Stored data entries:
____________

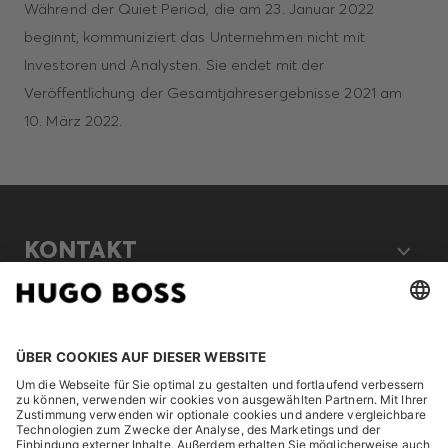
Während der Quiet Period, die am 23. Januar 2022
beginnt, kommuniziert das Unternehmen nicht mit
Investoren und Analysten. Sie endet mit der
Veröffentlichung der Gesamtjahresergebnisse 2021 am
10. März 2022.
KONTAKT
RECHTLICHES
ENTDECKEN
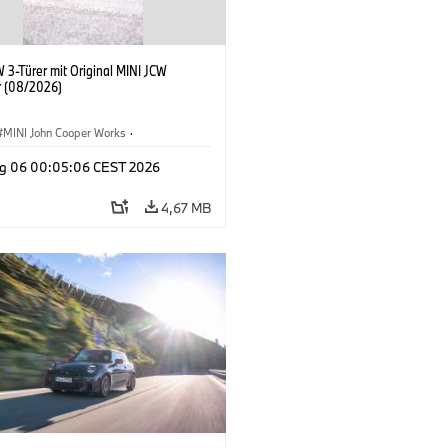
 3-Türer mit Original MINI JCW
 (08/2026)
MINI John Cooper Works
·
ooper Works
·
g 06 00:05:06 CEST 2026
ausstattungen, Zubehör
4,67 MB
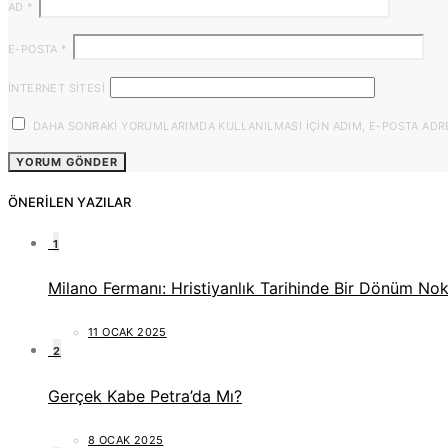
AD
*
E-POSTA
*
İNTERNET SITESI
DAHA SONRAKI YORUMLARIMDA KULLANILMASI IÇIN ADIM, E-POSTA ADRES
ÖNERILEN YAZILAR
1
Milano Fermanı: Hristiyanlık Tarihinde Bir Dönüm Nok
11 OCAK 2025
2
Gerçek Kabe Petra’da Mı?
8 OCAK 2025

____________

[Exercise details]
Return the lines above exactly; the images are not part of the copy.

[Answer section]
Während der Quiet Period, die am 23. Januar 2022
beginnt, kommuniziert das Unternehmen nicht mit
Investoren und Analysten. Sie endet mit der
Veröffentlichung der Gesamtjahresergebnisse 2021 am
10. März 2022.
KONTAKT
RECHTLICHES
ENTDECKEN
 3-Türer mit Original MINI JCW
 (08/2026)
MINI John Cooper Works
·
ooper Works
·
g 06 00:05:06 CEST 2026
ausstattungen, Zubehör
4,67 MB
AD
*
E-POSTA
*
İNTERNET SITESI
DAHA SONRAKI YORUMLARIMDA KULLANILMASI IÇIN ADIM, E-POSTA ADRES
ÖNERILEN YAZILAR
1
Milano Fermanı: Hristiyanlık Tarihinde Bir Dönüm Nok
11 OCAK 2025
2
Gerçek Kabe Petra’da Mı?
8 OCAK 2025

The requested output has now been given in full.